◆ WHAT NEEDS TO BE DONE
Find every line in the entries that holds the string "your" and report it.

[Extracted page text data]
══════════
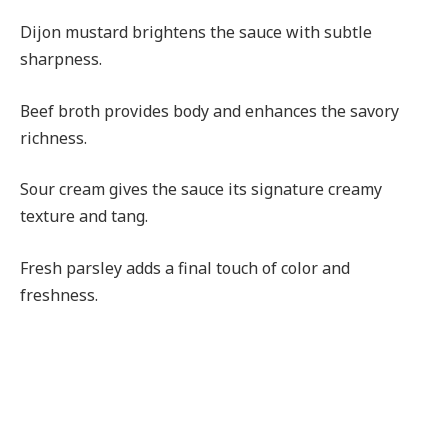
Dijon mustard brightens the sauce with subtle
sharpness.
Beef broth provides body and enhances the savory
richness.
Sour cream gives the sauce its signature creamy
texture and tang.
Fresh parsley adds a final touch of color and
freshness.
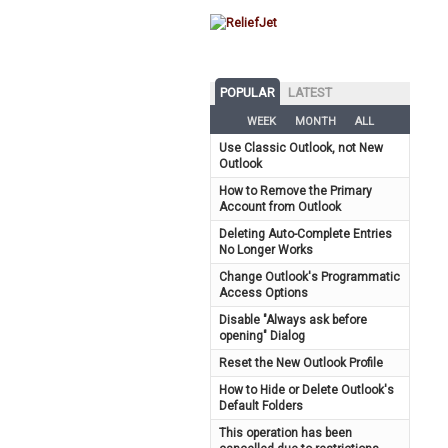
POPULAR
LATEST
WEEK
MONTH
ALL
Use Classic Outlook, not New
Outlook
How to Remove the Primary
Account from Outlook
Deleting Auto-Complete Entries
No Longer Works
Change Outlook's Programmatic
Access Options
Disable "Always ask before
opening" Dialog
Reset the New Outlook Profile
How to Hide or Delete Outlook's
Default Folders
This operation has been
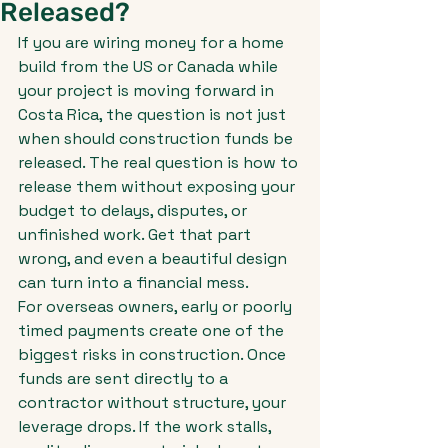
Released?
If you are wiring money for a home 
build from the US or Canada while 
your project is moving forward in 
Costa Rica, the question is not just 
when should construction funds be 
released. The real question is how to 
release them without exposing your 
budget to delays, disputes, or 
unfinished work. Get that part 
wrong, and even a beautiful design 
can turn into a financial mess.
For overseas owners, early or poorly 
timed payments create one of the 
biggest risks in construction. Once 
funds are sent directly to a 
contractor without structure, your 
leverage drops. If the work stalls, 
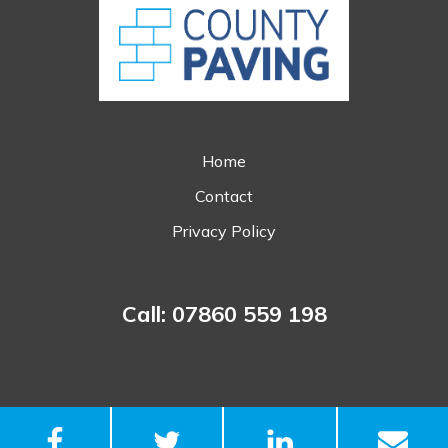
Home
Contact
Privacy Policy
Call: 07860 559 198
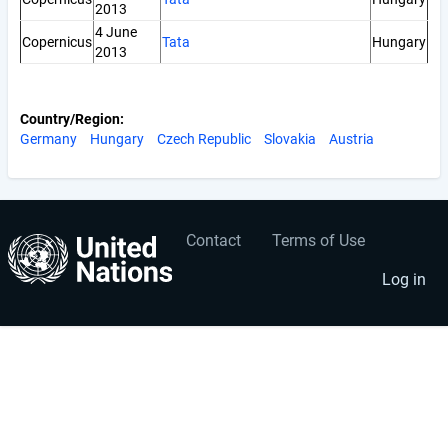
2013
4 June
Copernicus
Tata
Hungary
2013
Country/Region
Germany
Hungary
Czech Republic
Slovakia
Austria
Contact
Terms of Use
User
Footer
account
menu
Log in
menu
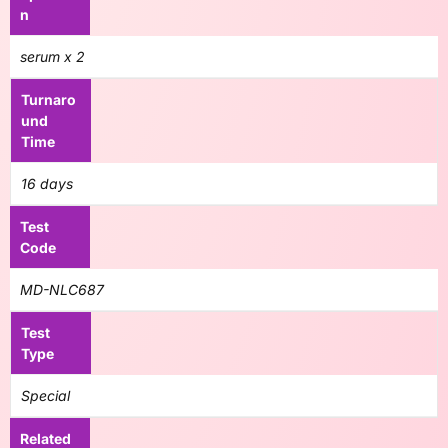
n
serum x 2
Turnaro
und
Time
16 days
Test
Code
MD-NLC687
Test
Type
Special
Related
══════════
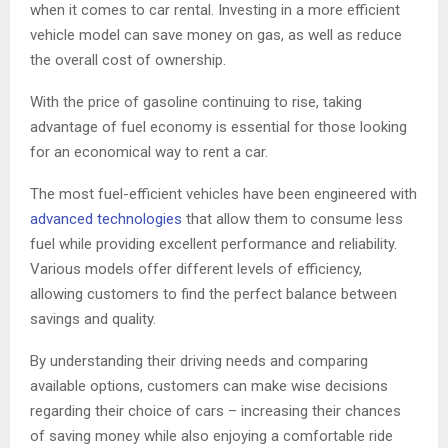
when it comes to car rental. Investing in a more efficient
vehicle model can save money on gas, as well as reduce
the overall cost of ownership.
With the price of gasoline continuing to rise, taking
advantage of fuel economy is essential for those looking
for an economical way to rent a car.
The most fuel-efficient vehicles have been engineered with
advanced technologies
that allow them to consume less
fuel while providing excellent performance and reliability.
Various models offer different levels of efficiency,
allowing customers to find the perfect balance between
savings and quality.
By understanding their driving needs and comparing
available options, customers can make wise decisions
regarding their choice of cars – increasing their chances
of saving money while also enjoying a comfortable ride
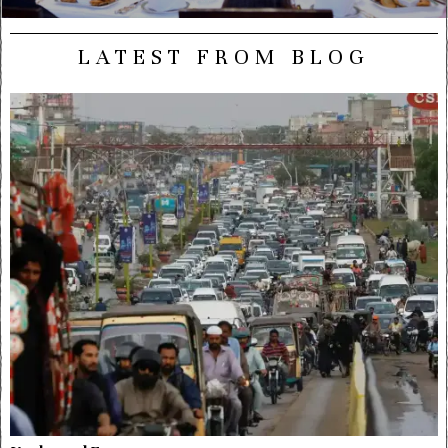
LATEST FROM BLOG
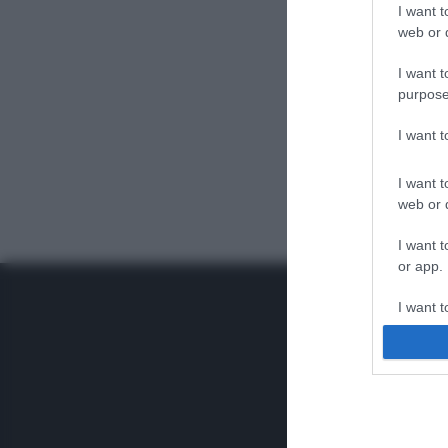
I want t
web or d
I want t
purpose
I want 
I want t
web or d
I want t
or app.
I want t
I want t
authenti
══════════
◆ SOLUTION TO THIS EXERCISE
your project is moving forward in 
release them without exposing your 
contractor without structure, your 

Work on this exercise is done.